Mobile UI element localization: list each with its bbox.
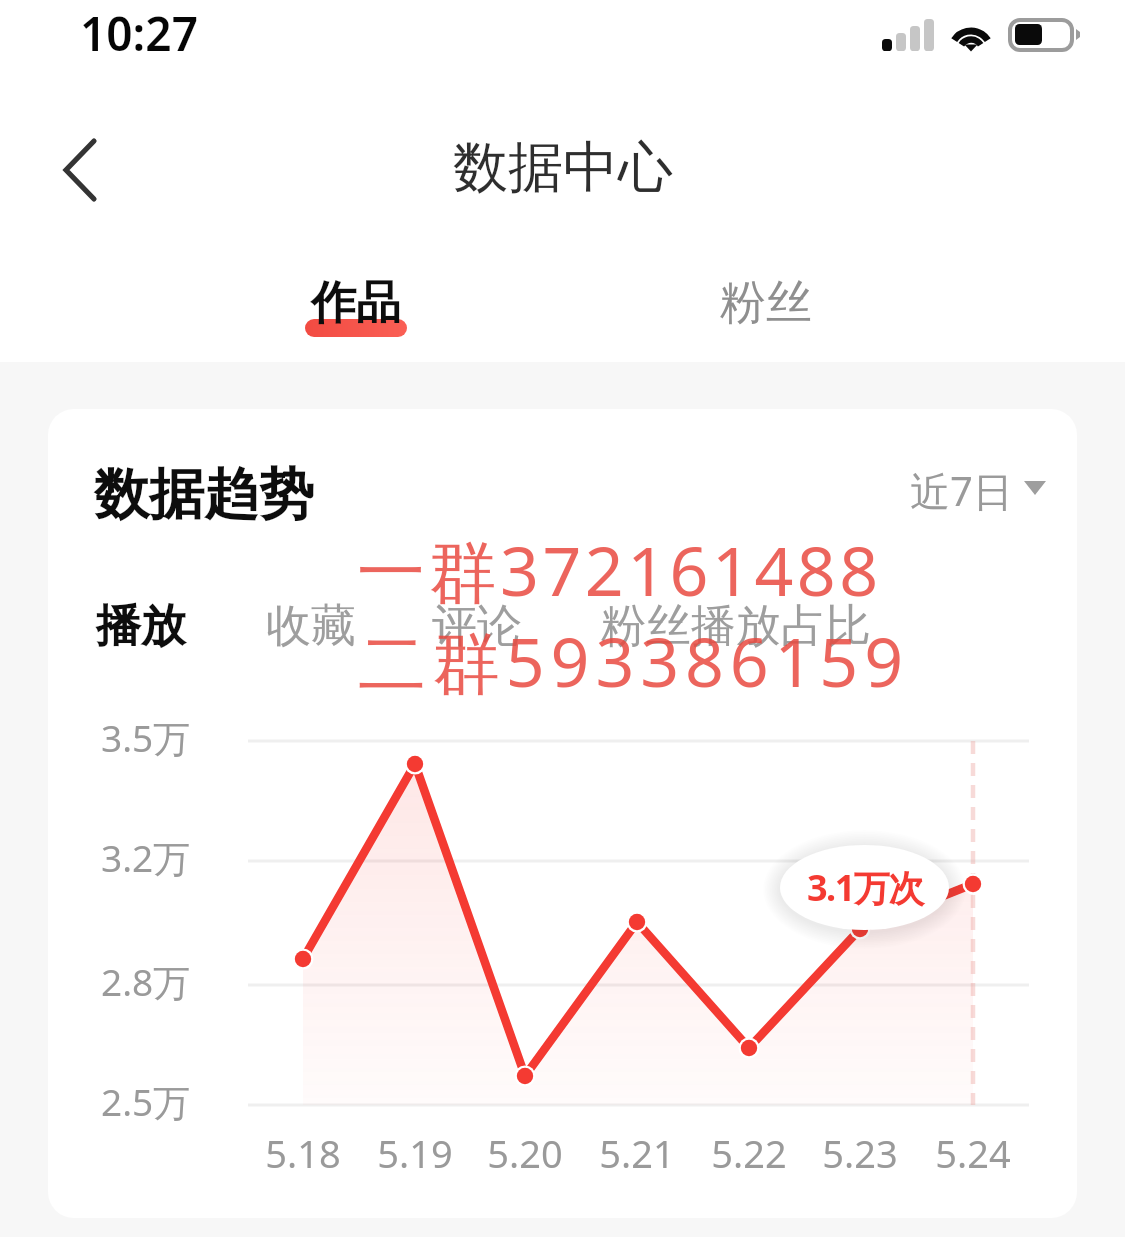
button[interactable]: 播放 (96, 598, 186, 656)
staticText: 5.20 (465, 1127, 585, 1179)
staticText: 10:27 (80, 2, 198, 65)
button[interactable]: 收藏 (266, 598, 356, 656)
staticText: 近7日 (910, 463, 1013, 513)
button[interactable]: 粉丝 (686, 252, 846, 362)
staticText: 收藏 (266, 598, 356, 655)
staticText: 评论 (432, 598, 522, 655)
staticText: 播放 (96, 598, 186, 655)
button[interactable]: 3.1万次 (780, 845, 949, 930)
staticText: 2.5万 (101, 1076, 191, 1127)
staticText: 5.21 (577, 1127, 697, 1179)
staticText: 5.23 (800, 1127, 920, 1179)
staticText: 数据趋势 (94, 460, 314, 529)
staticText: 粉丝 (720, 274, 812, 332)
button[interactable]: 评论 (432, 598, 522, 656)
button[interactable]: 近7日 (910, 463, 1046, 513)
button[interactable]: 作品 (276, 252, 436, 362)
staticText: 3.1万次 (807, 863, 923, 912)
staticText: 2.8万 (101, 956, 191, 1007)
staticText: 5.24 (913, 1127, 1033, 1179)
staticText: 5.19 (355, 1127, 475, 1179)
staticText: 3.5万 (101, 712, 191, 763)
button[interactable]: Back (22, 127, 108, 213)
staticText: 二群593386159 (358, 614, 909, 707)
button[interactable]: 粉丝播放占比 (601, 598, 871, 656)
staticText: 作品 (311, 275, 401, 332)
staticText: 5.18 (243, 1127, 363, 1179)
staticText: 5.22 (689, 1127, 809, 1179)
staticText: 3.2万 (101, 832, 191, 883)
staticText: 粉丝播放占比 (601, 598, 871, 655)
staticText: 数据中心 (453, 133, 673, 202)
staticText: 一群372161488 (357, 523, 882, 616)
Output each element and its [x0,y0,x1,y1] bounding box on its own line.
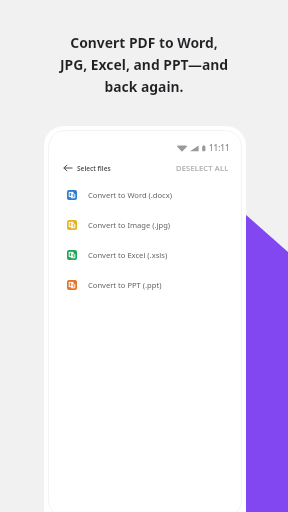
button[interactable]: Convert to Word (.docx) [44,180,246,210]
button[interactable]: Convert to Excel (.xsls) [44,240,246,270]
button[interactable]: Convert to PPT (.ppt) [44,270,246,300]
button[interactable]: Convert to Image (.jpg) [44,210,246,240]
staticText: Convert to Word (.docx) [88,190,173,200]
staticText: Select files [77,164,111,173]
button[interactable]: DESELECT ALL [176,163,229,173]
staticText: Convert to Image (.jpg) [88,220,171,230]
staticText: Convert PDF to Word, JPG, Excel, and PPT… [0,33,288,96]
staticText: Convert to Excel (.xsls) [88,250,168,260]
other: Wi-Fi, signal and battery status [177,144,207,152]
staticText: DESELECT ALL [176,163,229,173]
staticText: Convert to PPT (.ppt) [88,280,162,290]
button[interactable]: Back [63,163,73,173]
staticText: 11:11 [209,142,230,153]
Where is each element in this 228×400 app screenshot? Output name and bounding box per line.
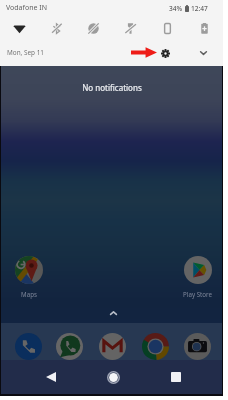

⁂

** Task prompt **
Every line above with the string "DESELECT" in it needs to be copied.

** Result for this task **
button[interactable]: DESELECT ALL [176,163,229,173]
staticText: DESELECT ALL [176,163,229,173]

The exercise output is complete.